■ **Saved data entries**

# # #

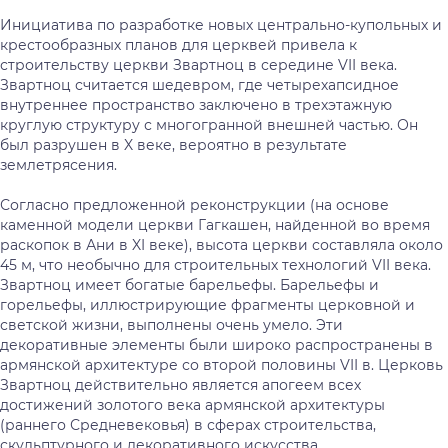
Инициатива по разработке новых центрально-купольных и
крестообразных планов для церквей привела к
строительству церкви Звартноц в середине VII века.
Звартноц считается шедевром, где четырехапсидное
внутреннее пространство заключено в трехэтажную
круглую структуру с многогранной внешней частью. Он
был разрушен в X веке, вероятно в результате
землетрясения.
Согласно предложенной реконструкции (на основе
каменной модели церкви Гагкашен, найденной во время
раскопок в Ани в XI веке), высота церкви составляла около
45 м, что необычно для строительных технологий VII века.
Звартноц имеет богатые барельефы. Барельефы и
горельефы, иллюстрирующие фрагменты церковной и
светской жизни, выполнены очень умело. Эти
декоративные элементы были широко распространены в
армянской архитектуре со второй половины VII в. Церковь
Звартноц действительно является апогеем всех
достижений золотого века армянской архитектуры
(раннего Средневековья) в сферах строительства,
скульптурного и декоративного искусства.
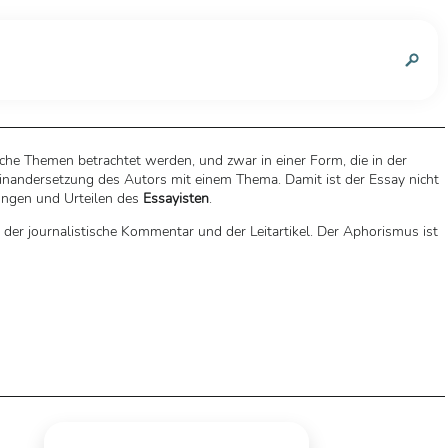
n
liche Themen betrachtet werden, und zwar in einer Form, die in der
einandersetzung des Autors mit einem Thema. Damit ist der Essay nicht
rungen und Urteilen des
Essayisten
.
 der journalistische Kommentar und der Leitartikel. Der Aphorismus ist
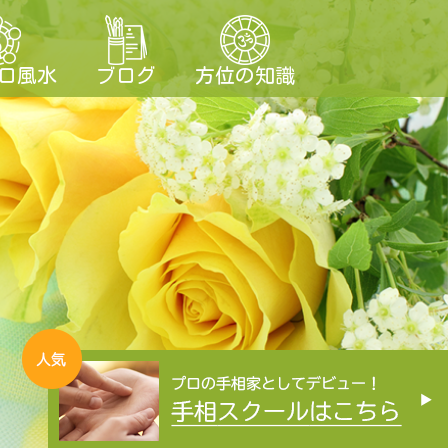
ロ風水
ブログ
方位の知識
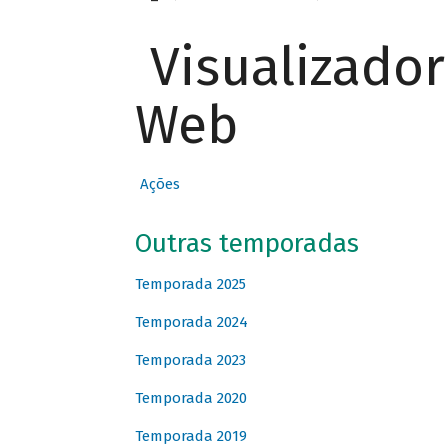
Visualizado
Web
Ações
Outras temporadas
Temporada 2025
Temporada 2024
Temporada 2023
Temporada 2020
Temporada 2019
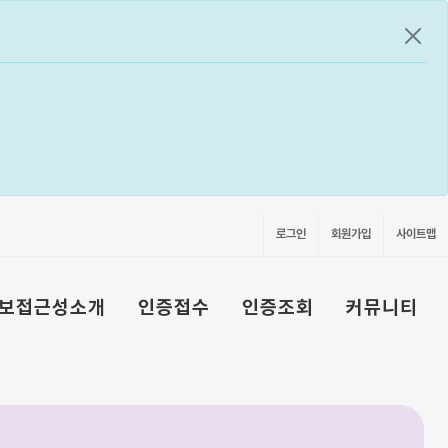
공지
로그인
회원가입
사이트맵
보접근성소개
인증접수
인증조회
커뮤니티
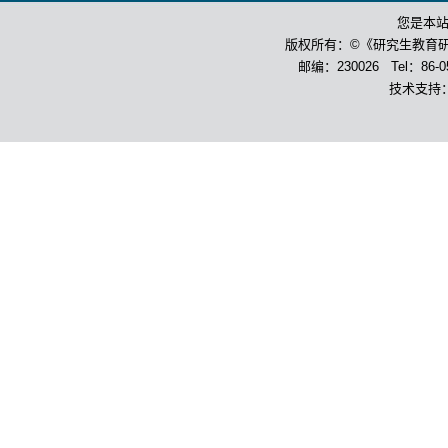
您是本
版权所有：©《研究生教育
邮编：230026 Tel：86-055
技术支持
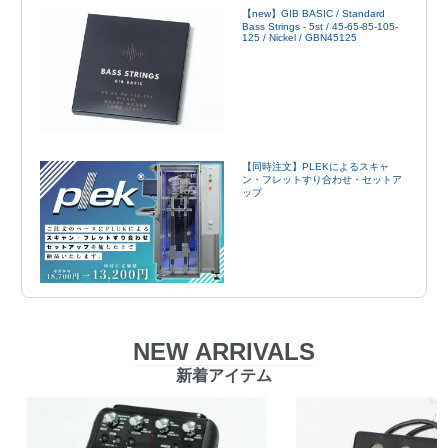
【new】GIB BASIC / Standard
Bass Strings - 5st / 45-65-85-105-
125 / Nickel / GBN45125
【同時注文】PLEKによるスキャ
ン・フレットすり合わせ・セットア
ップ
NEW ARRIVALS
新着アイテム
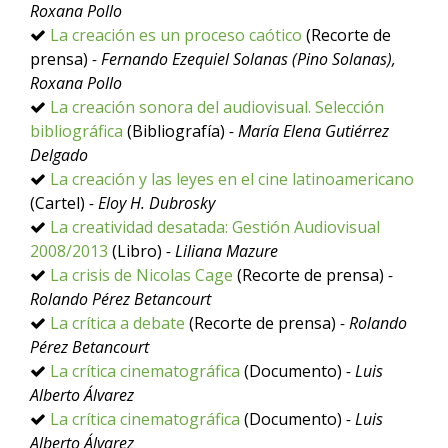
Roxana Pollo
La creación es un proceso caótico
(Recorte de
prensa)
- Fernando Ezequiel Solanas (Pino Solanas),
Roxana Pollo
La creación sonora del audiovisual. Selección
bibliográfica
(Bibliografía)
- María Elena Gutiérrez
Delgado
La creación y las leyes en el cine latinoamericano
(Cartel)
- Eloy H. Dubrosky
La creatividad desatada: Gestión Audiovisual
2008/2013
(Libro)
- Liliana Mazure
La crisis de Nicolas Cage
(Recorte de prensa)
-
Rolando Pérez Betancourt
La crítica a debate
(Recorte de prensa)
- Rolando
Pérez Betancourt
La crítica cinematográfica
(Documento)
- Luis
Alberto Álvarez
La crítica cinematográfica
(Documento)
- Luis
Alberto Álvarez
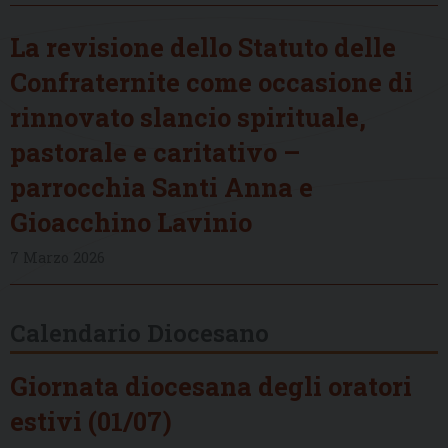
La revisione dello Statuto delle
Confraternite come occasione di
rinnovato slancio spirituale,
pastorale e caritativo –
parrocchia Santi Anna e
Gioacchino Lavinio
7 Marzo 2026
Calendario Diocesano
Giornata diocesana degli oratori
estivi (01/07)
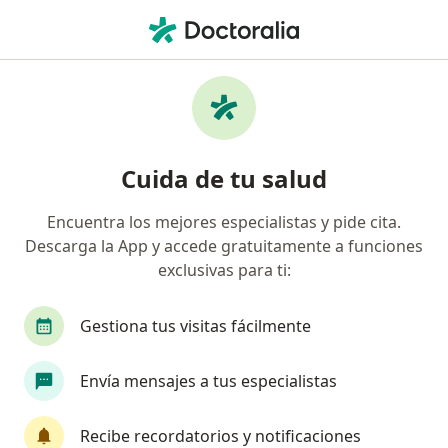
Men
Alopecia Masculina • Floridablanca, Santander
Filtros
• 1
Seguro
Mapa
Especialistas en Alopecia masculina en
Cuida de tu salud
Floridablanca
Encuentra los mejores especialistas y pide cita.
Descarga la App y accede gratuitamente a funciones
¿Qué especialidad estás buscando?
exclusivas para ti:
Dermatólogo
Patólogo
Gestiona tus visitas fácilmente
Envía mensajes a tus especialistas
Recibe recordatorios y notificaciones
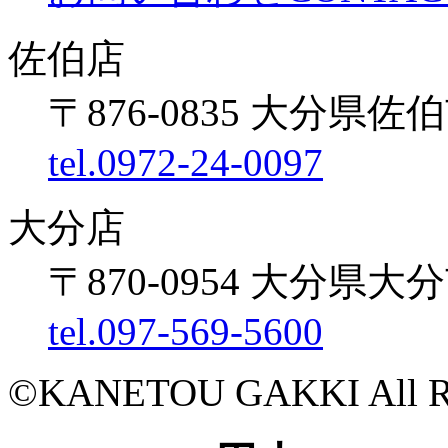
佐伯店
〒876-0835 大分県佐伯
tel.0972-24-0097
大分店
〒870-0954 大分県大
tel.097-569-5600
©KANETOU GAKKI All Rig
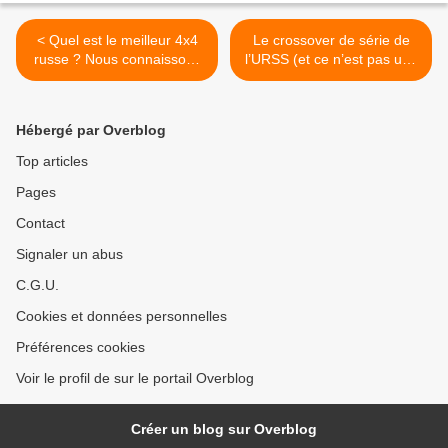
< Quel est le meilleur 4x4
Le crossover de série de
russe ? Nous connaissons
l’URSS (et ce n’est pas une
désormais la réponse.
Niva !). >
Hébergé par Overblog
Top articles
Pages
Contact
Signaler un abus
C.G.U.
Cookies et données personnelles
Préférences cookies
Voir le profil de sur le portail Overblog
Créer un blog sur Overblog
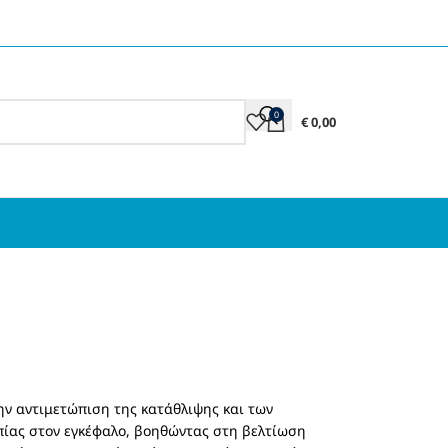
0
€
0,00
την αντιμετώπιση της κατάθλιψης και των
πίας στον εγκέφαλο, βοηθώντας στη βελτίωση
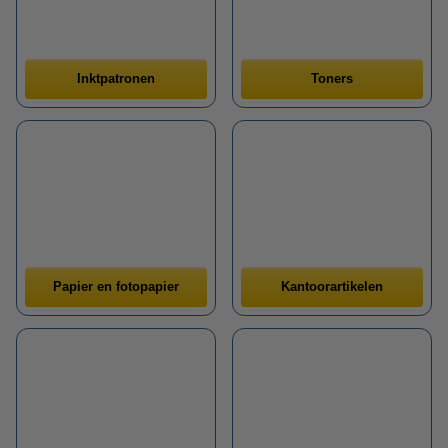
Inktpatronen
Toners
Papier en fotopapier
Kantoorartikelen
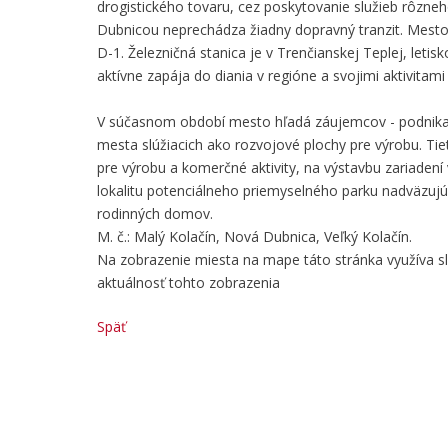
drogistického tovaru, cez poskytovanie služieb rôzne
Dubnicou neprechádza žiadny dopravný tranzit. Mesto j
D-1. Železničná stanica je v Trenčianskej Teplej, letis
aktívne zapája do diania v regióne a svojimi aktivitam
V súčasnom období mesto hľadá záujemcov - podnikate
mesta slúžiacich ako rozvojové plochy pre výrobu. 
pre výrobu a komerčné aktivity, na výstavbu zariaden
lokalitu potenciálneho priemyselného parku nadväzuj
rodinných domov.
M. č.: Malý Kolačín, Nová Dubnica, Veľký Kolačín.
Na zobrazenie miesta na mape táto stránka využíva 
aktuálnosť tohto zobrazenia
Späť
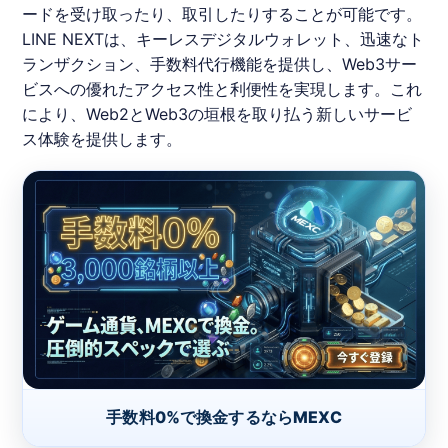
ードを受け取ったり、取引したりすることが可能です。
LINE
NEXTは、キーレスデジタルウォレット、迅速なト
ランザクション、手数料代行機能を提供し、Web3サー
ビスへの優れたアクセス性と利便性を実現します。これ
により、Web2とWeb3の垣根を取り払う新しいサービ
ス体験を提供します。
手数料0%で換金するならMEXC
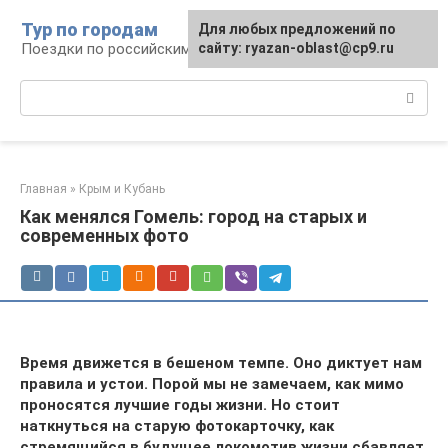
Перейти
Тур по городам
Для любых предложений по
к
Поездки по российским городам
сайту: ryazan-oblast@cp9.ru
контенту
Поиск:
Главная
»
Крым и Кубань
Как менялся Гомель: город на старых и
современных фото
Время движется в бешеном темпе. Оно диктует нам
правила и устои. Порой мы не замечаем, как мимо
проносятся лучшие годы жизни. Но стоит
наткнуться на старую фотокарточку, как
стремящийся в будущее локомотив жизни сбавляет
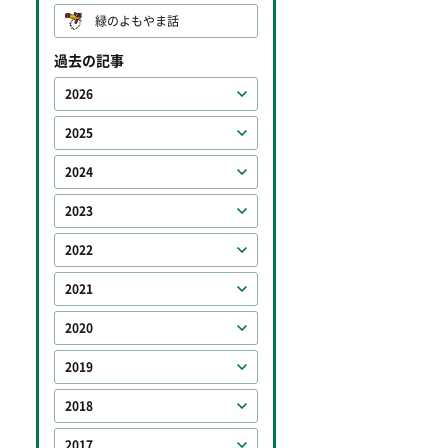
緑のよもやま話
過去の記事
2026
2025
2024
2023
2022
2021
2020
2019
2018
2017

# # #

■ **ASSIGNED TASK**
Without any pictures, reproduce exactly the lines from the line that contains "наткнуться на старую фотокарточку, как" to the end of the entries above, both ends included.

■ **ANSWER BELOW**
наткнуться на старую фотокарточку, как
стремящийся в будущее локомотив жизни сбавляет
緑のよもやま話
過去の記事
2026
2025
2024
2023
2022
2021
2020
2019
2018
2017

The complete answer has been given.